### [What you should do]
Find the line containing "Suivez-nous". Retype it and every line after it through the end of the entries, exactly as written, with nothing added.

### [Extracted material]
***

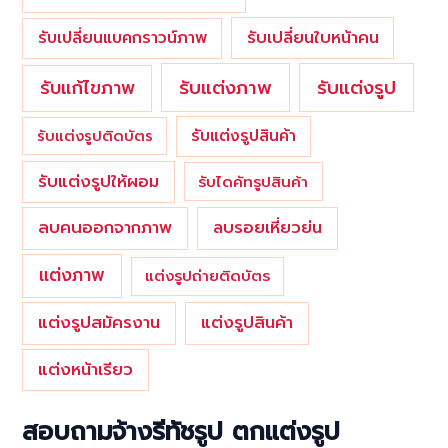
รับเปลี่ยนใบหน้าคน
รับเปลี่ยนแบคกราวน์ภาพ
รับแต่งภาพ
รับแก้ไขภาพ
รับแต่งรูป
รับแต่งรูปสินค้า
รับแต่งรูปติดบัตร
รับแต่งรูปให้ผอม
รับไดคัทรูปสินค้า
ลบคนออกจากภาพ
ลบรอยเหี่ยวย่น
แต่งภาพ
แต่งรูปถ่ายติดบัตร
แต่งรูปสมัครงาน
แต่งรูปสินค้า
แต่งหน้าเรียว
สอบถามจ้างรีทัชรูป ตกแต่งรูป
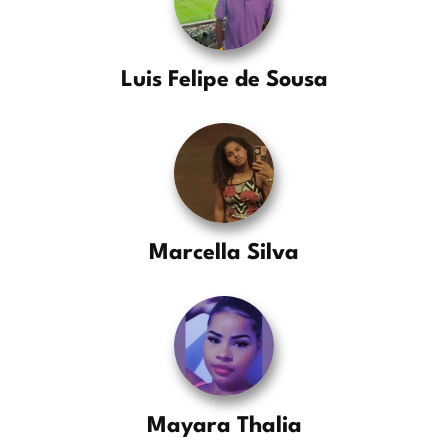
Luis Felipe de Sousa
Marcella Silva
Mayara Thalia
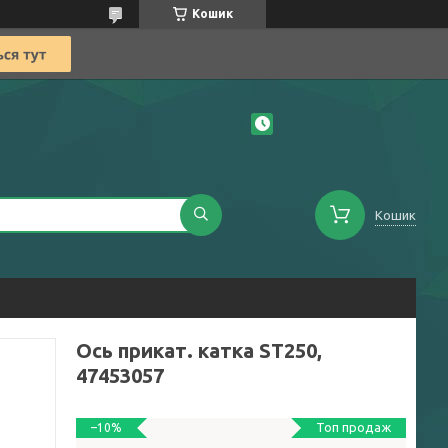
Кошик
Кошик
Ось прикат. катка ST250,
47453057
Топ продаж
–10%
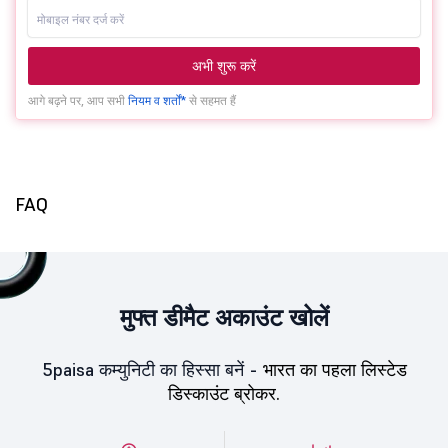
अभी शुरू करें
आगे बढ़ने पर, आप सभी
नियम व शर्तों*
से सहमत हैं
FAQ
मुफ्त डीमैट अकाउंट खोलें
5paisa कम्युनिटी का हिस्सा बनें -
भारत का पहला लिस्टेड
डिस्काउंट ब्रोकर.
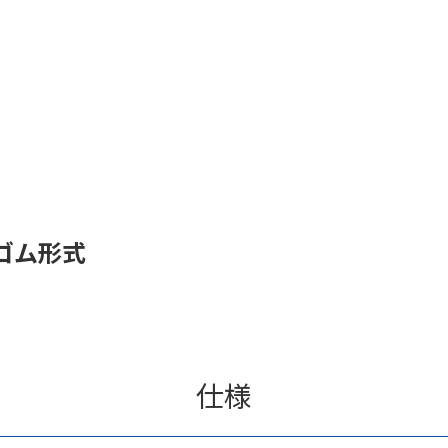
ゴム形式
仕様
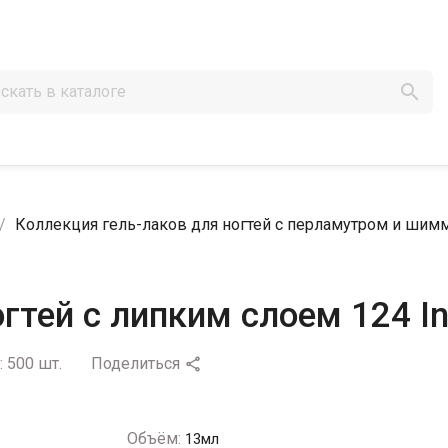

Коллекция гель-лаков для ногтей с перламутром и ши
тей с липким слоем 124 Inf
:
500 шт.
Поделиться

Объём:
13мл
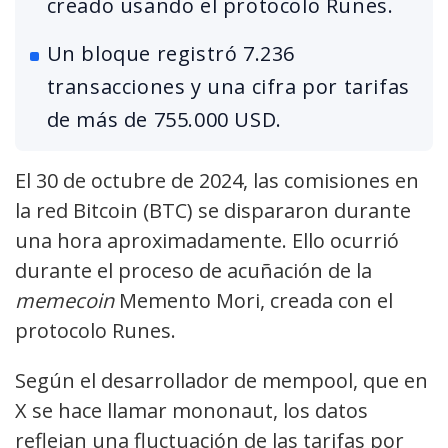
creado usando el protocolo Runes.
Un bloque registró 7.236
transacciones y una cifra por tarifas
de más de 755.000 USD.
El 30 de octubre de 2024, las comisiones en
la red Bitcoin (BTC) se dispararon durante
una hora aproximadamente. Ello ocurrió
durante el proceso de acuñación de la
memecoin
Memento Mori, creada con el
protocolo Runes.
Según el desarrollador de mempool, que en
X se hace llamar mononaut, los datos
reflejan una fluctuación de las tarifas por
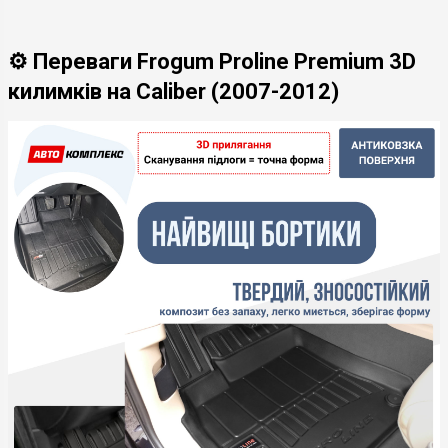
⚙️ Переваги Frogum Proline Premium 3D
килимків на Caliber (2007-2012)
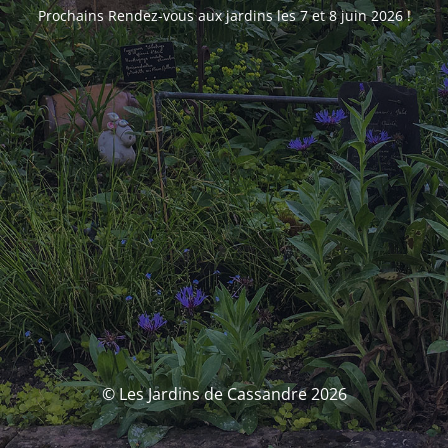
Prochains Rendez-vous aux jardins les 7 et 8 juin 2026 !
© Les Jardins de Cassandre 2026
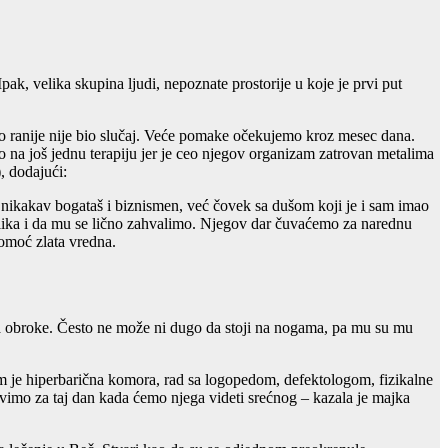
pak, velika skupina ljudi, nepoznate prostorije u koje je prvi put
, što ranije nije bio slučaj. Veće pomake očekujemo kroz mesec dana.
mo na još jednu terapiju jer je ceo njegov organizam zatrovan metalima
, dodajući:
 nikakav bogataš i biznismen, već čovek sa dušom koji je i sam imao
rilika i da mu se lično zahvalimo. Njegov dar čuvaćemo za narednu
omoć zlata vredna.
ma obroke. Često ne može ni dugo da stoji na nogama, pa mu su mu
nam je hiperbarična komora, rad sa logopedom, defektologom, fizikalne
imo za taj dan kada ćemo njega videti srećnog – kazala je majka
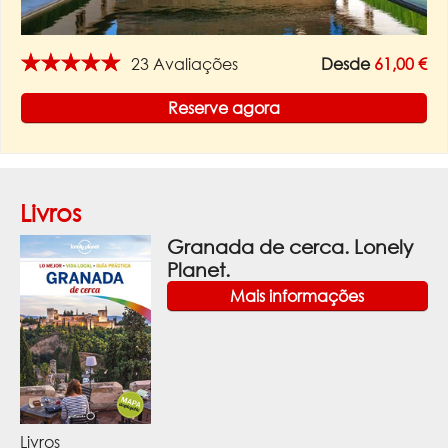
★★★★★
23 Avaliações
Desde
61,00 €
Reserve agora
Livros
Granada de cerca. Lonely
Planet.
Mais informações
Livros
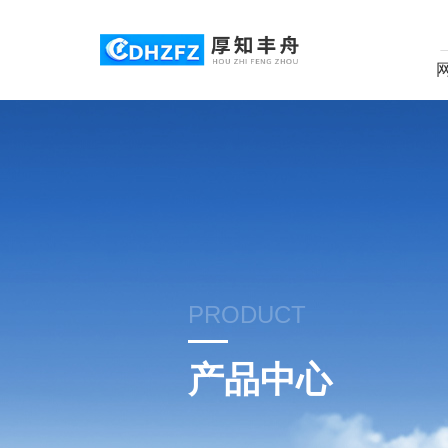
PRODUCT
产品中心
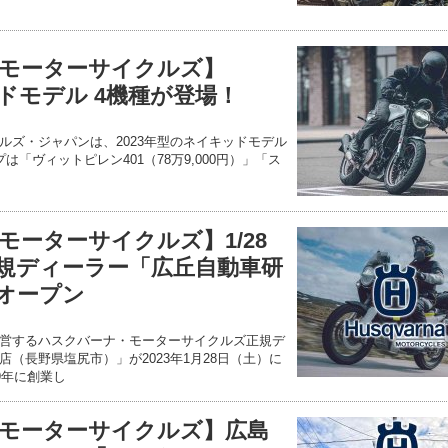
モーターサイクルズ】
キッドモデル 4機種が登場！
ルズ・ジャパンは、2023年型のネイキッドモデル
「ヴィットピレン401（78万9,000円）」「ス
モーターサイクルズ】1/28
規ディーラー「広丘自動車研
オープン
営するハスクバーナ・モーターサイクルズ正規デ
（長野県塩尻市）」が2023年1月28日（土）に
9年に創業し
モーターサイクルズ】広島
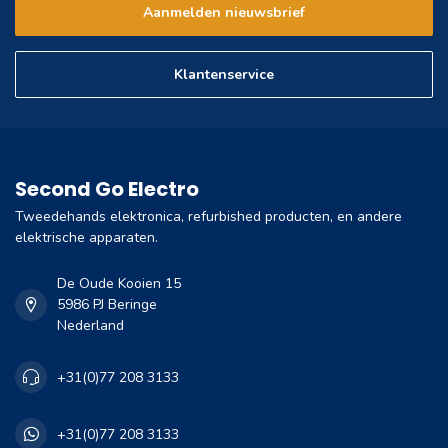
Aanmelden nieuwsbrief
Klantenservice
Second Go Electro
Tweedehands elektronica, refurbished producten, en andere
elektrische apparaten.
De Oude Kooien 15
5986 PJ Beringe
Nederland
+31(0)77 208 3133
+31(0)77 208 3133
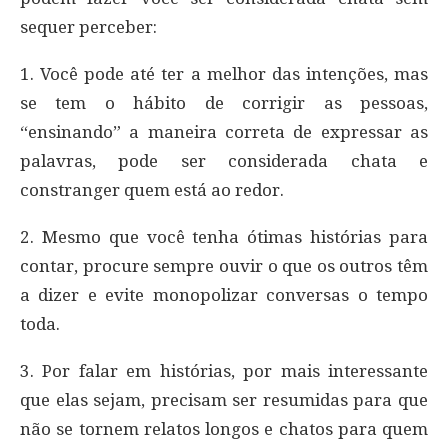
sequer perceber:
1. Você pode até ter a melhor das intenções, mas
se tem o hábito de corrigir as pessoas,
“ensinando” a maneira correta de expressar as
palavras, pode ser considerada chata e
constranger quem está ao redor.
2. Mesmo que você tenha ótimas histórias para
contar, procure sempre ouvir o que os outros têm
a dizer e evite monopolizar conversas o tempo
toda.
3. Por falar em histórias, por mais interessante
que elas sejam, precisam ser resumidas para que
não se tornem relatos longos e chatos para quem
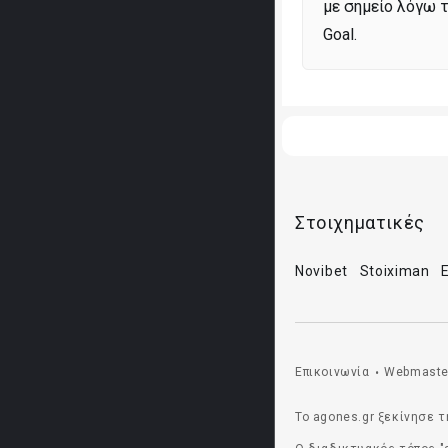
με σημείο λόγω 
Goal.
Στοιχηματικές
Novibet
Stoiximan
Επικοινωνία
Webmaste
•
Το agones.gr ξεκίνησε τ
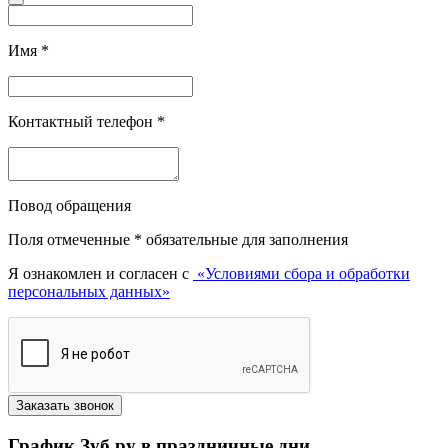
Имя
*
Контактный телефон
*
Повод обращения
Поля отмеченные
*
обязательные для заполнения
Я ознакомлен и согласен с
«Условиями сбора и обработки
персональных данных»
График Зуб.ру в праздничные дни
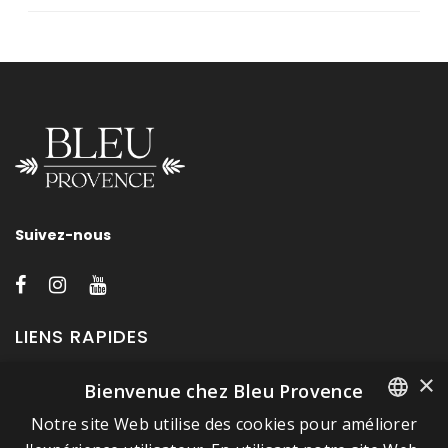
Suivez-nous
LIENS RAPIDES
×
Bienvenue chez Bleu Provence
A propos de Bleu Provence
Notre site Web utilise des cookies pour améliorer
Mentions légales
FRENCH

***

### [Exercise output]
Suivez-nous
LIENS RAPIDES
×
Bienvenue chez Bleu Provence
A propos de Bleu Provence
Notre site Web utilise des cookies pour améliorer
Mentions légales
FRENCH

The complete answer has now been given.